Introduction

Robust, integrated, comprehensive maps were crucial to assembling the sequence of the human (Venter et al. 2001; Lander et al. 2001, Bentley et al. 2001), mouse (Gregory et al. 2002), and rat genomes (Kwitek et al. 2001). In addition, radiation hybrid (RH) maps form the basis of comparative genomics by identifying regions of orthology between genomes. The power of comparative mapping increases with marker density in the species of interest (Marra et al. 1998) and integration with its genetic map (Breen et al. 2001) because genes can be assigned to a genetic interval (Milan et al. 2002). Successful integration of information between well- and lesser-characterized genomes requires that major breaks in synteny and internal rearrangements be identified, because chromosomal breaks result in fragment inversions, inter- and intrachromosomal translocations, or even loss of genome fragments (Rink et al. 2002a). We reported a first-generation expressed sequence tag (EST) map (Rink et al. 2001a, 2002a) of the porcine genome that integrated 1058 ESTs into our earlier microsatellite (MS)-based, whole-genome radiation hybrid (WG-RH) map for swine (Hawken et al. 1999). This map refined corresponding regions between the human and porcine genomes, identified 60 potential breakpoints in synteny, and improved resolution over the entire genome (Rink et. al. 2002a). It also, for the first time, confirmed that synteny of “gene-rich” and “gene-desert” regions of the human genome were conserved in a closely related genome other than the mouse (Hudson et al. 2001). The IMpRH7000-rad panel and an abundant supply of porcine ESTs primarily from immune tissues (Rink et al. 2002b) provide a continuing opportunity to identify genomic intervals that contain gene sequences in a species of interest, improve the comparative map, and hasten the assembly of the porcine genome sequence. We have hastened that assembly by constructing a second-generation EST map of the porcine genome and used it to improve the resolution around putative synteny breaks.

Materials and methods

Marker development and amplification

All ESTs were cloned from a panel of normalized cDNA libraries (Rink et al. 2002b). Sequences were annotated using gapped Advanced BLAST (Altschul et al. 1997) against dbEST, the nonredundant part of NCBI and international protein databases.

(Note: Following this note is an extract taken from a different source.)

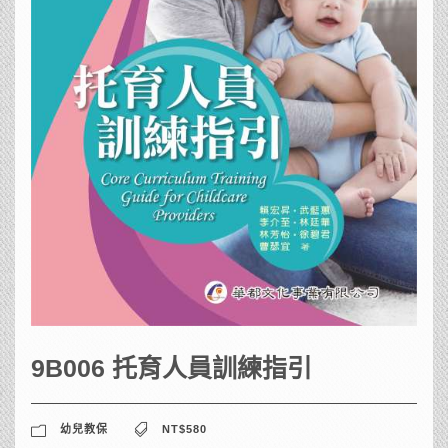
9B006 托育人員訓練指引
幼兒教保
NT$580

Primers for the original 1058 ESTs and 977 new ESTs analyzed were designed to amplify an optimal 140-bp product size (range = 100–200 bp), 20-bp optimal primer length, 45%–60% GC content with PRIMER3 (http://www. frodo.wi.mit.edu/cgi-bin/primer3/primer3_www.cgi). All primers were optimized by determining the highest annealing temperature at which successful amplification of porcine genomic DNA took place. Primers were then tested with porcine and Chinese hamster genomic DNA at that temperature for species specificity. During the course of this study, we avoided designing redundant primer pairs for a given gene or EST.

Annotation of ESTs

Sequences of the 2035 porcine ESTs were subjected to a BLASTN search against build 35.1 (May 2004) of the human genome sequence (HGS) and all other sequences deposited in GenBank by the University of Minnesota, Center for Computational Genomics and Bioinformatics (CCGB) (http://www.ccgb.umn.edu/). All sequences of the porcine ESTs were also BLAT-searched against the HGS (build 35.1) (http://www.genome.ucsc.edu/cgi-bin/hgBlat?command=start), which allowed us to quickly identify sequences of 95% and greater similarity of length 40 bases or more. The most significant match to a human sequence in the results was documented with the human chromosome number, gene (ortholog) symbol, score, e value, and start position (bp) in the human sequence. An e value ≤ 1 × 10−5 was set as a threshold based on the significant number of sequences in the data set and the need to return nearly exact matches of greater than 50 bp. An annotation threshold was set at a score of greater than 125 and e ≤ 10−25 to ensure the integrity of the final comparative maps. Data can be accessed online at http://www.cabnr.unr.edu/beattie/docs/complete_info.pdf

Genotyping

The IMpRH7000-rad panel (Yerle et al. 1998; Hawken et al. 1999; Rink et al. 2002a) was used in this study. All PCR typing reactions were performed in 96-well Techne® Touchgene thermocyclers (Techne Inc., Princeton, NJ). Each PCR reaction contained 25 ng of hybrid DNA, 0.4 μM of each primer, 1.5 mM MgCl2, 66 μM of each dNTP, 1 × cresol loading dye (Hodges et al. 1997), and 0.3 U ImmolaseTM DNA Polymerase and 1 × PCR buffer (Bioline USA Inc., Randolph, MA) in a total volume of 15 μl. The amplification cycle included an initial 95°C, 7-min denaturation step, followed by cycling between 94°C for 15 sec, 57–69°C for 30 sec, 72°C for 30 sec, and a final extension step at 72°C for 5 min. Controls consisted of porcine and hamster genomic DNA and a reaction containing no DNA. The first PCR was routinely run for 40 cycles; the second PCR was run for between 33 and 40 cycles depending on the level of background amplification and intensity of pig-specific bands. If more than six discrepancies were observed between the first and second PCR, a third PCR was performed. The PCR products were electrophoresed on 2% agarose gels, visualized, and photographed with an AlphaImagerTM 2200 (Alpha Innotech Corp, San Leandro, CA). At least two gel images per marker were independently scored by two individuals using GelScore (http://www.wesbarris.com/GelScore/). Consensus vectors were established by two individuals using GelScore data as a baseline. Markers were scored as present (1), absent (0), and ambiguous (2), and those with unusually high or low retention frequencies or with more than six discrepancies were eliminated.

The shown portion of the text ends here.